Dokuz Eylül Üniversitesi Tıp Fakültesi Adli Tıp Anabilim Dalı Öğretim Üyesi Prof.Dr. Erdem Özkara, yaklaşık 100 hemşireye 'Türklerde ölüm kültürü'nü anlattı. Prof.Dr. Özkara, 20 yıllık mesleki deneyimini de kattığı sunumunda daha çok Mevlana, İbni Sina, Schopenhouer, Ömer Hayyam ile ölümün felsefi boyutunu ve ölüm ritüellerini dile getirdi.

Prof. Dr. Özkara, hemşirelerin ilgiyle izlediği bir saatlik sunumunda ölüm ritüellerini ve nedenlerini şu sözlerle anlattı:

“Ölünün çenesi çekilir ve bağlanır. Bunun nedeni su kaybı nedeniyle morarmanın önüne geçmektir. Eller yanlara getirilir. Ayak baş parmakları iple birbirine bağlanır. Bu ölünün tabuta sığması için yapılır. Temiz bir yatağa alınır ve karnına bıçak ya da makas konur. Bunun nedeni ölünün şişmesini engellemektir, ancak konsa da konmasa da ölü şişer. Bir başka inanışa göre 'ölümler, bıçak gibi kesilsin. Bu evden bir daha ölü çıkmasın’ diye konur. Ölünün gözleri kapatılır. Kapatılmazsa su kaybına bağlı olarak korkunç bir görüntü oluşur.”

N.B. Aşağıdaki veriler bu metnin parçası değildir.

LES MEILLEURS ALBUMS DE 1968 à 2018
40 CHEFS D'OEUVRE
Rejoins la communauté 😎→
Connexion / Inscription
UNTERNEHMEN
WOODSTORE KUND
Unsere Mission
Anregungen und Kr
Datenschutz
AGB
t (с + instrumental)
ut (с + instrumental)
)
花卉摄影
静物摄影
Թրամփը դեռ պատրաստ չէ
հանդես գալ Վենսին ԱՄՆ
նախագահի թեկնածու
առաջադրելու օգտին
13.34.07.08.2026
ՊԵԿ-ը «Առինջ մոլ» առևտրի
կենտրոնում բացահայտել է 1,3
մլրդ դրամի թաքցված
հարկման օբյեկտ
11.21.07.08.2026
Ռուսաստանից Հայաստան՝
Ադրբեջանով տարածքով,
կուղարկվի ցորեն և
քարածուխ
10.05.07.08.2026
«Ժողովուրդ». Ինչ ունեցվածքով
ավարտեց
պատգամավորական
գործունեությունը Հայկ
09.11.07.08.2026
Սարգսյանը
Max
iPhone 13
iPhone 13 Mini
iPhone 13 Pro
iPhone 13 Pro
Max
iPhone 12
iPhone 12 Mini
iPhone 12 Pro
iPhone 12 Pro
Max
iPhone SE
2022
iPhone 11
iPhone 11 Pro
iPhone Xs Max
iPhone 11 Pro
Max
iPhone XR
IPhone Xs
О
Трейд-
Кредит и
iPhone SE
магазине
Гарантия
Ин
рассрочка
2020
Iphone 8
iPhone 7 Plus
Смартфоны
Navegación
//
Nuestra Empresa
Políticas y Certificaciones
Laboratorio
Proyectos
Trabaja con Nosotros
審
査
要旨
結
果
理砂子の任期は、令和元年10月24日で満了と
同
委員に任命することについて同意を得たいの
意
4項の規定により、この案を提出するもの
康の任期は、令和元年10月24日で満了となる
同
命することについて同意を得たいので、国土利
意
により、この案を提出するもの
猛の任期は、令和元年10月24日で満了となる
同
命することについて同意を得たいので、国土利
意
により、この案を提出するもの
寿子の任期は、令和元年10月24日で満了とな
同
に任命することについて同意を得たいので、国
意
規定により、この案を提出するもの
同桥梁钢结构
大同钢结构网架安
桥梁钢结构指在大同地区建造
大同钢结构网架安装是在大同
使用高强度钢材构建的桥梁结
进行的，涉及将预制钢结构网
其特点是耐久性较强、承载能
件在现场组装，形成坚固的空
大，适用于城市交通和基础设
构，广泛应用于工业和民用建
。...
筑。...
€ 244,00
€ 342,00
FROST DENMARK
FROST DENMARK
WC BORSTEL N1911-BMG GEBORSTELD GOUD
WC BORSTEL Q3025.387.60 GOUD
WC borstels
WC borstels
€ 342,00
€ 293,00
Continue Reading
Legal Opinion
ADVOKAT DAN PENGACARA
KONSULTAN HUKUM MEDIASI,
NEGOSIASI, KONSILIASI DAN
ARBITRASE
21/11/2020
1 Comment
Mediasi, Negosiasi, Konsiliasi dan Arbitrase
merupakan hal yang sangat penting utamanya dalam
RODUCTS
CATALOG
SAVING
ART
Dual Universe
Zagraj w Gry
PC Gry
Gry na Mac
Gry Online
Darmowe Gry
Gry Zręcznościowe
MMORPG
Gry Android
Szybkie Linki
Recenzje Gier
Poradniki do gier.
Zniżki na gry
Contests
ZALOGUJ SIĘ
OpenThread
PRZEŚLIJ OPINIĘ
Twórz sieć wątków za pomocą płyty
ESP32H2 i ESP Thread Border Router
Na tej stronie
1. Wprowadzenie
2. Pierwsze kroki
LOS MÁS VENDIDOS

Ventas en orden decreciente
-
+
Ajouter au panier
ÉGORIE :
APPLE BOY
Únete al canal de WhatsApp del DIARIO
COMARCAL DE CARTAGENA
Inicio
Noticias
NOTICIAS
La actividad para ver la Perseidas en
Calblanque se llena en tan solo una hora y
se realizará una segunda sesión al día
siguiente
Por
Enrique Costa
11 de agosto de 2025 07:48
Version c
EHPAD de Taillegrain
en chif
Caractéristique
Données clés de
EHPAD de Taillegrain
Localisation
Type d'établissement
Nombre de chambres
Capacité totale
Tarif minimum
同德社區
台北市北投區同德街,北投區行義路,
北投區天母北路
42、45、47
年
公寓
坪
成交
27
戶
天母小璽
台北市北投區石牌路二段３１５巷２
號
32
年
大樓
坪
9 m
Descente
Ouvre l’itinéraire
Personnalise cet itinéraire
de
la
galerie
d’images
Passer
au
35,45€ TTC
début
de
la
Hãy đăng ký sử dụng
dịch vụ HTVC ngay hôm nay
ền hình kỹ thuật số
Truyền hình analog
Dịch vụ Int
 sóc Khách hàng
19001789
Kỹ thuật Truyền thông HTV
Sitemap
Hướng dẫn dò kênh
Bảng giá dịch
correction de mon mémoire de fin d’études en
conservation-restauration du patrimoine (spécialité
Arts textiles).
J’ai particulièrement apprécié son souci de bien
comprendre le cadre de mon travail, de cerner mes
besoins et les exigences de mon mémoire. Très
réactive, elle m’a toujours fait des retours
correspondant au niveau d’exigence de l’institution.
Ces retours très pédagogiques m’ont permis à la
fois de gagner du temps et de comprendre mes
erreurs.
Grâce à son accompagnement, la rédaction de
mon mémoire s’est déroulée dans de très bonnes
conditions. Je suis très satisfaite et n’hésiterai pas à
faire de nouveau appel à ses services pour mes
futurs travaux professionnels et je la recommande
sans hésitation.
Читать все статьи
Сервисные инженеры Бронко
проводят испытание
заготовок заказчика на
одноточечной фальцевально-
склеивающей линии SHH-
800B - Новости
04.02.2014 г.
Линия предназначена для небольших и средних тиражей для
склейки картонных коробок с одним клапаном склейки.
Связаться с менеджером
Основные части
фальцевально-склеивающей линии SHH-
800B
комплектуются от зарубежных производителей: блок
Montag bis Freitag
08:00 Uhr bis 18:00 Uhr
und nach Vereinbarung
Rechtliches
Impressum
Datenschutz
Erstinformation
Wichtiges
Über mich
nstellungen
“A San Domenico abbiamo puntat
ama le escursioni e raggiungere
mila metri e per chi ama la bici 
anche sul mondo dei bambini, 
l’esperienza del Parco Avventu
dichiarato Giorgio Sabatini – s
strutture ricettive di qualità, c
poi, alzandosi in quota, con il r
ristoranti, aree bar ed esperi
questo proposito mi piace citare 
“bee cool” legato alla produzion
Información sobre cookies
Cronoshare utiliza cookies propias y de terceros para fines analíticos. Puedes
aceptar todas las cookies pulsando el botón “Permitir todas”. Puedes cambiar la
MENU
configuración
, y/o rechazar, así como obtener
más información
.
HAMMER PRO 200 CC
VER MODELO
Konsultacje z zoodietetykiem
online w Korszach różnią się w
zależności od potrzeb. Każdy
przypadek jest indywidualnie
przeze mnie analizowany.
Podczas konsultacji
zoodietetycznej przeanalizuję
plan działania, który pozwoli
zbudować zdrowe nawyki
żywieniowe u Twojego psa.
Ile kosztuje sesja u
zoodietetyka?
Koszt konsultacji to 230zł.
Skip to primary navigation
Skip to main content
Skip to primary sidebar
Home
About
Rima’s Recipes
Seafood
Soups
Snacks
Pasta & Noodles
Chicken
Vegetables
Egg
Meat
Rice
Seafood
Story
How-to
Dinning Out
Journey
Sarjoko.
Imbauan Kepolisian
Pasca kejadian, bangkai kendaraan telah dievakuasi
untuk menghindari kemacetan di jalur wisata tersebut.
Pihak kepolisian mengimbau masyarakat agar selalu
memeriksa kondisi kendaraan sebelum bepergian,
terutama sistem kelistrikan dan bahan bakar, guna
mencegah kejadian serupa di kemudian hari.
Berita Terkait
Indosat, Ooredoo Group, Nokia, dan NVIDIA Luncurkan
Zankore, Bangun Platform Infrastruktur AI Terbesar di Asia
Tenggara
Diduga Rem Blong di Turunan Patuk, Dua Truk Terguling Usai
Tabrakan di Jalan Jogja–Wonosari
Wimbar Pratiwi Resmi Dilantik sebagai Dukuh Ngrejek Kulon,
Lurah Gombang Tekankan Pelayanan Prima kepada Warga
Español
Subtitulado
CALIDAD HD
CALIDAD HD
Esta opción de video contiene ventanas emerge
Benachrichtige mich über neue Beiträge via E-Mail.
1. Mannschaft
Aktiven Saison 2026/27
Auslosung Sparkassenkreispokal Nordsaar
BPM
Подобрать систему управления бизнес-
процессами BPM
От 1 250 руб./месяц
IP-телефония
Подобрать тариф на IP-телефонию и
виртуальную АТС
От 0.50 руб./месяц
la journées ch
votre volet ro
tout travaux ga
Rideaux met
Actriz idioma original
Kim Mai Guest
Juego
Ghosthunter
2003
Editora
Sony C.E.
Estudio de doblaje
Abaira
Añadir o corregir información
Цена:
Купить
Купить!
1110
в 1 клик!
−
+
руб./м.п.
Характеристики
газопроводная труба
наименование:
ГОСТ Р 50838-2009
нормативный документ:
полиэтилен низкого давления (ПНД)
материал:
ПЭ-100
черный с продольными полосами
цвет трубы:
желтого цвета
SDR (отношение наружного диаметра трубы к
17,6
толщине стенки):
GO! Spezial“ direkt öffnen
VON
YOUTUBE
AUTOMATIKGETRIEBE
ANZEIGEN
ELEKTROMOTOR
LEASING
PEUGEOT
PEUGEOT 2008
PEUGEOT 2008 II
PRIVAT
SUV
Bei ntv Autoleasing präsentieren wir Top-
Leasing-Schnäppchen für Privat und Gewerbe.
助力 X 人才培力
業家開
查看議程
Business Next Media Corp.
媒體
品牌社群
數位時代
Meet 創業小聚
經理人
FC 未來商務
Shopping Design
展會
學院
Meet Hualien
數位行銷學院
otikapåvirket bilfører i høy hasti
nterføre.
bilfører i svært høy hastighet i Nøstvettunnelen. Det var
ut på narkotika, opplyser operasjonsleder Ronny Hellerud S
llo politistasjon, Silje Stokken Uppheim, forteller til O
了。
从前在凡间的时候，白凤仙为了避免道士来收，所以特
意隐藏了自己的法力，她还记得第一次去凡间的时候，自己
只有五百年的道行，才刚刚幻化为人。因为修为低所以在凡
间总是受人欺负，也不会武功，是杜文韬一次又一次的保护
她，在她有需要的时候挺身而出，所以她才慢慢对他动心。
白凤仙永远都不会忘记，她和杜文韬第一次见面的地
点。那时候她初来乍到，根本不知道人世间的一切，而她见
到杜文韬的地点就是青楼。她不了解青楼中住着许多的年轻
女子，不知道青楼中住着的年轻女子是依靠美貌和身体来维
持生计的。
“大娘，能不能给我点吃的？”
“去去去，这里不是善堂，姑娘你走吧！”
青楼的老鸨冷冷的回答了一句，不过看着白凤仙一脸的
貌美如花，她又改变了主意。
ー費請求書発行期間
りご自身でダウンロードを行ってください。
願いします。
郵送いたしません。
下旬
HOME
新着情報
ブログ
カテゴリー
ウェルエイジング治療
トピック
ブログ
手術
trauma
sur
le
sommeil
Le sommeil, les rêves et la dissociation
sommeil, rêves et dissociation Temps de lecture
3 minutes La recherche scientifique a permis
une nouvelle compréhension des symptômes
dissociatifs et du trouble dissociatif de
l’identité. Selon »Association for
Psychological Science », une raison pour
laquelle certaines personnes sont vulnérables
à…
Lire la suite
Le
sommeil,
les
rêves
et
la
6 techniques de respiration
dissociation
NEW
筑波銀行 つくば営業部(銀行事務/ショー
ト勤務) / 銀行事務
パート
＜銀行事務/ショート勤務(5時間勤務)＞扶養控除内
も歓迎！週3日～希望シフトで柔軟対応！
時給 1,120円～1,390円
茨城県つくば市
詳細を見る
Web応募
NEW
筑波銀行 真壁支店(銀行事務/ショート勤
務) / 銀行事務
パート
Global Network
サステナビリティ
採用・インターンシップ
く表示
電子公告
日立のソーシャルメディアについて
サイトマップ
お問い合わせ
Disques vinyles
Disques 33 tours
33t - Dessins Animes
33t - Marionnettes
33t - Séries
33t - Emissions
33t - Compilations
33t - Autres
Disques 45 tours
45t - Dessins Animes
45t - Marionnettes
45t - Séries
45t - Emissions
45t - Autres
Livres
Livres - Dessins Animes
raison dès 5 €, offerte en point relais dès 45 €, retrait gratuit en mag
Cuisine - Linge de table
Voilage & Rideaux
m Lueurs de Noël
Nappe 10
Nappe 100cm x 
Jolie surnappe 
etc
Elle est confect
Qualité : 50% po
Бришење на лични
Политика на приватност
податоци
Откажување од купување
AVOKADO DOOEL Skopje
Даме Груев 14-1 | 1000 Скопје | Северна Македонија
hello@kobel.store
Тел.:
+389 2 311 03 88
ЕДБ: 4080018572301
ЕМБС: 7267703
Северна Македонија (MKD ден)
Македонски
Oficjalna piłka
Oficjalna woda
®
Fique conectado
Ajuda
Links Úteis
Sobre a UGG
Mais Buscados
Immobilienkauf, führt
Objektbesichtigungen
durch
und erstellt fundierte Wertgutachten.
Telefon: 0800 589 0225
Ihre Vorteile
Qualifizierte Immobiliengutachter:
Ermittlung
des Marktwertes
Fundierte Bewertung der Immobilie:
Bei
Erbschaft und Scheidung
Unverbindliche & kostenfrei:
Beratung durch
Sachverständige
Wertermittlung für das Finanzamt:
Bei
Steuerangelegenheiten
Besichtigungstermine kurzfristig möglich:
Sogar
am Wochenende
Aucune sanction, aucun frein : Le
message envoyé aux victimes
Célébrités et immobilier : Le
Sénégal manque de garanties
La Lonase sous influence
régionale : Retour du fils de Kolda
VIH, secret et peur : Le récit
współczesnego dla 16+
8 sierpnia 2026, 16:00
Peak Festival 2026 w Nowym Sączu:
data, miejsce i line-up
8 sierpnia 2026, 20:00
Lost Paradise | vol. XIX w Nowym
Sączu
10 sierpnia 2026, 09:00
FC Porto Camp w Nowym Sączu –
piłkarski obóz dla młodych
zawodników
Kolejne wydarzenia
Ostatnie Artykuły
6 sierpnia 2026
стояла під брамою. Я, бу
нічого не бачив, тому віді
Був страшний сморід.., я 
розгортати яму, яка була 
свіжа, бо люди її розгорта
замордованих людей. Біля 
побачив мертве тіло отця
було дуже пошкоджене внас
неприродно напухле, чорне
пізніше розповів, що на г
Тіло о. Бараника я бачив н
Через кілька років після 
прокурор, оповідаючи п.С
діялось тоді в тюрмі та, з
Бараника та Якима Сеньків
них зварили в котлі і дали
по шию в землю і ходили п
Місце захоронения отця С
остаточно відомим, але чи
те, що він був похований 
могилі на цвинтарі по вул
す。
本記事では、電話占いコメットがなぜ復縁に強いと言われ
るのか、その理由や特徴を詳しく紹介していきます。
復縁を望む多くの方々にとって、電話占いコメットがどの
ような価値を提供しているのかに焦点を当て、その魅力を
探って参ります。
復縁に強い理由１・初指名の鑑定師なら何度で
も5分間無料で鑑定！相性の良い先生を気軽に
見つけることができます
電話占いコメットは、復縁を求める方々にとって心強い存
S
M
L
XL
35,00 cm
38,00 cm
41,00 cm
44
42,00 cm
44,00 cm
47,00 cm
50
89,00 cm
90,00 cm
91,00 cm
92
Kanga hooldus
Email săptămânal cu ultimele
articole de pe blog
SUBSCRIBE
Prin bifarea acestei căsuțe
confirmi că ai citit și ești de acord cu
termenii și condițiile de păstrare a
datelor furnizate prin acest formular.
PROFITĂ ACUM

KAPI ÖNÜNE AYAKKABI KONUR, 7’NCİ GÜNDE HELVA KAVRULUR

Prof. Dr. Özkara, ölünün ayakkabılarının kapı önüne, evden çıkış yönüne doğru konulduğunu, ölüye ait kıyafetlerin fakirlere dağıtıldığını da hatırlatarak, “Yedinci günde ölünün burnunun düştüğüne inanıldığı için helva kavrulur, burnu kokuyu alsın diye. 52’inci günde de ölünün etinin kemiklerinden ayrıldığı inanışıyla acısını duymasın diye mevlit okutulur. Bunları bilimsel olarak desteklemek mümkün değil. Çünkü soğuk ve nemli iklimlerle iki yıldan sonra bile ölünün vücudunun bütünlüğünü koruduğuna şahit olduk” dedi.

ÖLÜ ÇIKAN SOKAĞA SU DOLU KAPLAR KONUR

Adli tıp uzmanı Prof.Dr. Özkara, Müslümanlıkta ölüme bakışı “Her can ölümü tadacaktır” ayetiyle anlatırken, ölü gömülerken yapılanların nedenlerine de değindi. Prof. Dr. Özkara, “Mezar kazanlar kazma küreği elden ele vermezler yere bırakılır, yerden alınır. Nedeni, ölümler peş peşe gelmesin, sürekli mezar kazılmasın diyedir. Mahalleye su dolu kaplar konur ki burada Azrail bıçağını yıkarmış” dedi.